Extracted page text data

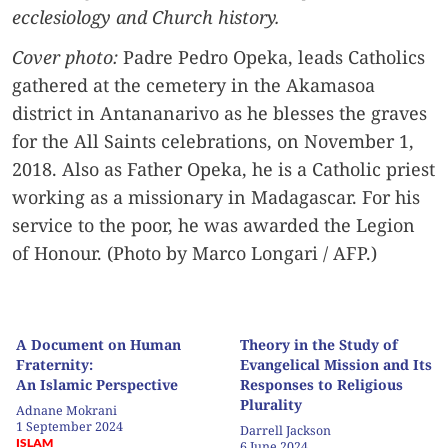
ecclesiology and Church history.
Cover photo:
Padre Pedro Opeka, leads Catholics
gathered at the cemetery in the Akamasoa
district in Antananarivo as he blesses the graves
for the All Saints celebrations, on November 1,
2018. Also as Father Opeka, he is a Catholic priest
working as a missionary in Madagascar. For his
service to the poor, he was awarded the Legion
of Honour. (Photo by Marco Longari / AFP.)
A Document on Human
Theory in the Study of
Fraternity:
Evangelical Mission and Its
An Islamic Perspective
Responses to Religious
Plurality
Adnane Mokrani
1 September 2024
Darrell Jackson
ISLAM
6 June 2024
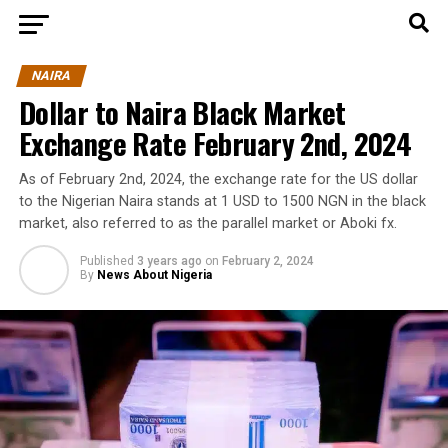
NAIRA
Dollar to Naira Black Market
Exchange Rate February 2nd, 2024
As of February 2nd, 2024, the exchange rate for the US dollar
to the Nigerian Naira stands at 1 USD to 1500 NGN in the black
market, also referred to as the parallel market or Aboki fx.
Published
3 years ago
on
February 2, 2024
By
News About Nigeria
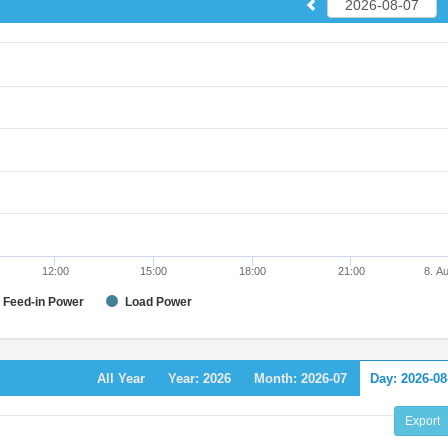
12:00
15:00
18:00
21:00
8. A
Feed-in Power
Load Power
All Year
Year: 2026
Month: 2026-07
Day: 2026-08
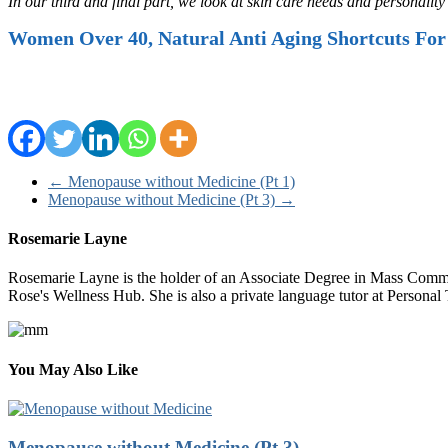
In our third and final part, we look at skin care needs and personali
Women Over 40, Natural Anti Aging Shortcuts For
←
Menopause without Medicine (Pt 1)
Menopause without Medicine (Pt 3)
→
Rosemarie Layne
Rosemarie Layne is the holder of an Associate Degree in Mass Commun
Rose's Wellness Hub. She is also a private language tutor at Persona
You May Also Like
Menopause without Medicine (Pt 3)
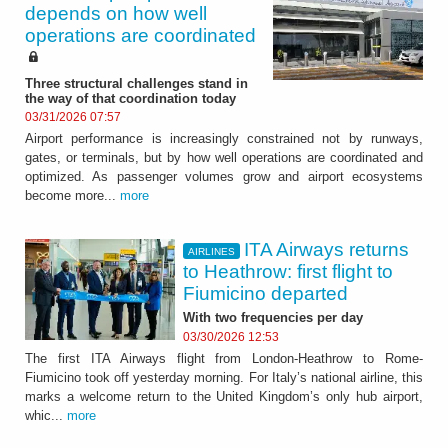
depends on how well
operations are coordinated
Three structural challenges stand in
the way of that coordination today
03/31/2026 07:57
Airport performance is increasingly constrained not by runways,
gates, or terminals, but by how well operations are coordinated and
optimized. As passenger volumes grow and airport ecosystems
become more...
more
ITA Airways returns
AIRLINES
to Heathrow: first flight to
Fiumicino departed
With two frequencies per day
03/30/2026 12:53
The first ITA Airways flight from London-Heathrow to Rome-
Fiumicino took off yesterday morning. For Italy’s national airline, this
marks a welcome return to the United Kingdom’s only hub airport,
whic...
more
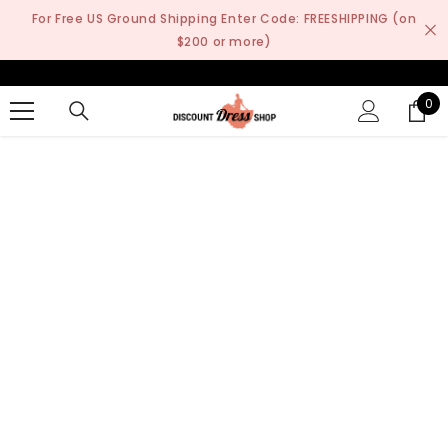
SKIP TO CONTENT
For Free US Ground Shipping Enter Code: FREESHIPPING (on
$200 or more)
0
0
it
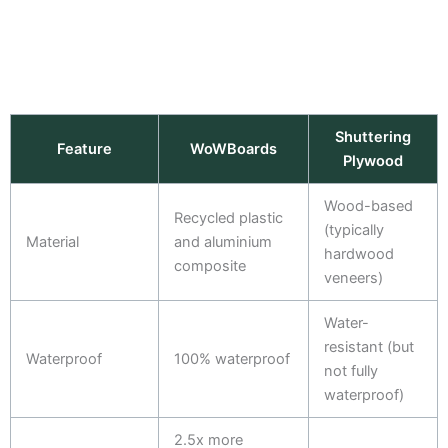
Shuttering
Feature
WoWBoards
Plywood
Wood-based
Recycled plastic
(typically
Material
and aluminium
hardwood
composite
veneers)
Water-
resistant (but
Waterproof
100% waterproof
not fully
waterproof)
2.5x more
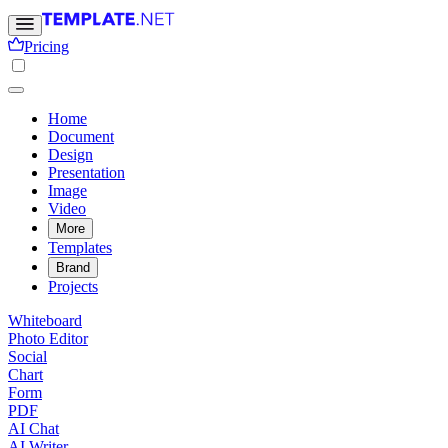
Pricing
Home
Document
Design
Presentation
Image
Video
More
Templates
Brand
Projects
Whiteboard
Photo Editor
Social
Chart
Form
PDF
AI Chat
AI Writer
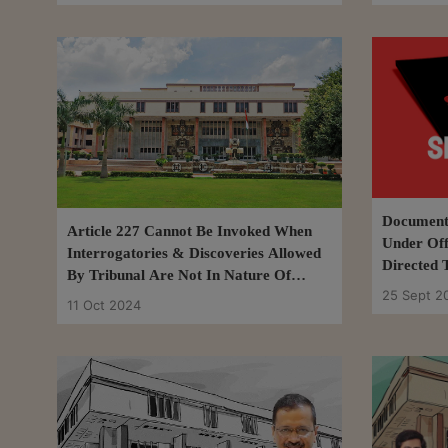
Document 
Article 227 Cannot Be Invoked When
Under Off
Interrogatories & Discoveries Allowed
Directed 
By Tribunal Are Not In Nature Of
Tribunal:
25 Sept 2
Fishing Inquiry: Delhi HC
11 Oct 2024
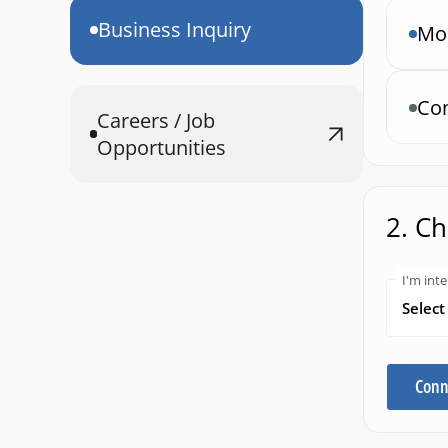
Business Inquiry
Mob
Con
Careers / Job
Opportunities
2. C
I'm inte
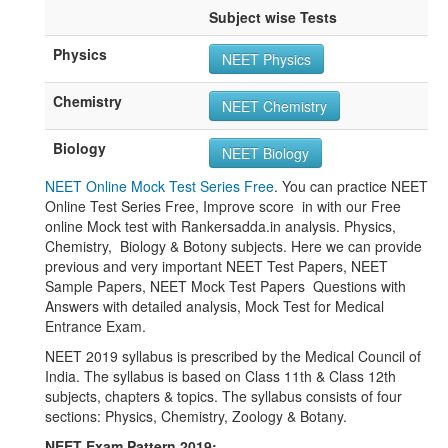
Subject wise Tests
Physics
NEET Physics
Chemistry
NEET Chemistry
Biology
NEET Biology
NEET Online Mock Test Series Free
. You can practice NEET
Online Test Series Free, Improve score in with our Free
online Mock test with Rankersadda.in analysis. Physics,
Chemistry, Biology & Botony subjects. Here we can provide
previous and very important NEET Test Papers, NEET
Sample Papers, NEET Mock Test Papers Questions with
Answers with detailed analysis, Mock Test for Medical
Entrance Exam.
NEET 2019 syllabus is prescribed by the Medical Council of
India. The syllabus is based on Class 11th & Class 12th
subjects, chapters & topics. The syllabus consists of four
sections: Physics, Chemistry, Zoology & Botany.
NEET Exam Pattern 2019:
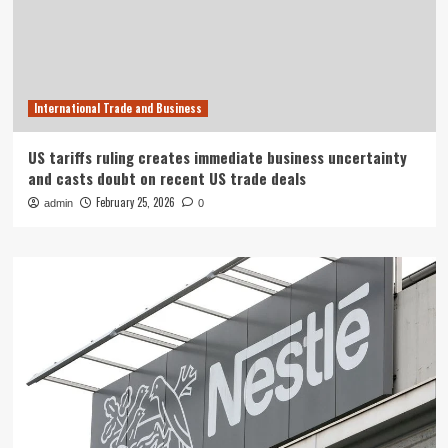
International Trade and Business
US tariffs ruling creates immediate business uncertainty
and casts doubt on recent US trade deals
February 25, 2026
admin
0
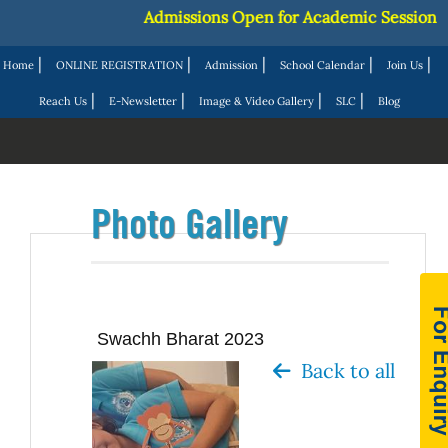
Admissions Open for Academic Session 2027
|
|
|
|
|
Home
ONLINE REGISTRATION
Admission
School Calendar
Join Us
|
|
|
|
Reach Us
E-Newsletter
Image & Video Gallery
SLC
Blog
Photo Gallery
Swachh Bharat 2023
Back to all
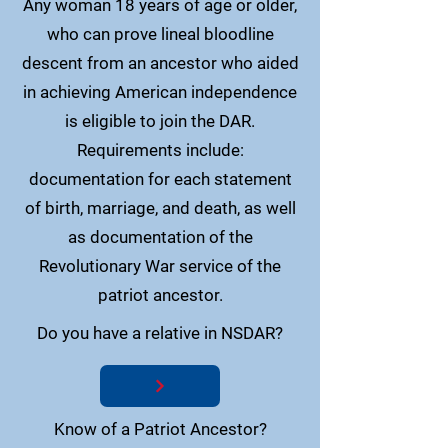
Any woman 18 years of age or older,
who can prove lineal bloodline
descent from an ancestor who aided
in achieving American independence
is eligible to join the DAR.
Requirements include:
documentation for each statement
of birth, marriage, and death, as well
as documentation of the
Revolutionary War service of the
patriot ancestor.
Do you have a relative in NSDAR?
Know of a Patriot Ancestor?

---

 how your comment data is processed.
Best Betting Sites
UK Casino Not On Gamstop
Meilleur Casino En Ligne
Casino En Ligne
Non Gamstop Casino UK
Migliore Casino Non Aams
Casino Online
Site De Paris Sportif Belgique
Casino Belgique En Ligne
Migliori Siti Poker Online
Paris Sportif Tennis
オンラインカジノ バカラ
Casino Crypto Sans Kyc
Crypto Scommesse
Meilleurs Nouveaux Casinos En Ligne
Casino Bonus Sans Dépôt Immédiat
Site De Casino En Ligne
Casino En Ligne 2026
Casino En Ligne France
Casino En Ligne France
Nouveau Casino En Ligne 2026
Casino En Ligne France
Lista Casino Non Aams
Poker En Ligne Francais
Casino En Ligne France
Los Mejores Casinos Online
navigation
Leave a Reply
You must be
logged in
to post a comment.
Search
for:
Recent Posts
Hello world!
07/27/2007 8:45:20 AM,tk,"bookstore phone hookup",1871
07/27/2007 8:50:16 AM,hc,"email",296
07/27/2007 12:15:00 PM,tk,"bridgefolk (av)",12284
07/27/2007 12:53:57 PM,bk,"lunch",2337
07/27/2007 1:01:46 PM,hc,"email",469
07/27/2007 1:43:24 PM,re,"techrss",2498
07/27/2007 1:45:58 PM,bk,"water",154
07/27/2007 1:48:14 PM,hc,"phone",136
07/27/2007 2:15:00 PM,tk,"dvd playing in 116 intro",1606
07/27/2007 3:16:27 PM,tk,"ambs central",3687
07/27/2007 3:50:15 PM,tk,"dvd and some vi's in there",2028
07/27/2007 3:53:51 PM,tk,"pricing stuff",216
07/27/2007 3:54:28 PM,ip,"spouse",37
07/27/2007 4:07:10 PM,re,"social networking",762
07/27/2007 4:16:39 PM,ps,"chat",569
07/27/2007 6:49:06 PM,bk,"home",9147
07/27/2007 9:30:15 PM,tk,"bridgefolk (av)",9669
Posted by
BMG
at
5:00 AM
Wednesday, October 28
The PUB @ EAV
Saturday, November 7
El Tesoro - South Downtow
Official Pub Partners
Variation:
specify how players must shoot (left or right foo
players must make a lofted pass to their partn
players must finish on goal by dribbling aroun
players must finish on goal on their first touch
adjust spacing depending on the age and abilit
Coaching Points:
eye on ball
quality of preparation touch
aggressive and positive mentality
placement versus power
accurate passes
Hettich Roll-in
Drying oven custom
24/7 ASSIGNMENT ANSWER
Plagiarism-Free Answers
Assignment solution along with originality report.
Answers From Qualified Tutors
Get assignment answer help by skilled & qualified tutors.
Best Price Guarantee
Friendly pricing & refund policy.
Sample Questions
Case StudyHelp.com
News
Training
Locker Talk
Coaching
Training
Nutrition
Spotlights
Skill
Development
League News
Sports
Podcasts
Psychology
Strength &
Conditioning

EXERCISE BRIEF: Reproduce every line in the records above that contains the word "Exam".

SOLUTION FOR THIS PROBLEM:
Entrance Exam.
NEET Exam Pattern 2019:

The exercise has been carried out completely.